EXERCISE OBJECTIVE – Whenever a line in the data holds the string "Kota", pull that line out.

Saved data entries:

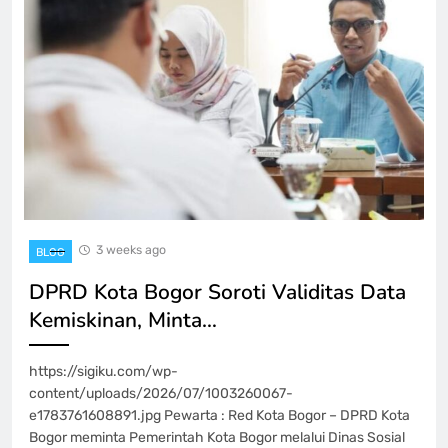
3 weeks ago
BLOG
DPRD Kota Bogor Soroti Validitas Data
Kemiskinan, Minta…
https://sigiku.com/wp-
content/uploads/2026/07/1003260067-
e1783761608891.jpg Pewarta : Red Kota Bogor – DPRD Kota
Bogor meminta Pemerintah Kota Bogor melalui Dinas Sosial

SOLUTION –
DPRD Kota Bogor Soroti Validitas Data
e1783761608891.jpg Pewarta : Red Kota Bogor – DPRD Kota
Bogor meminta Pemerintah Kota Bogor melalui Dinas Sosial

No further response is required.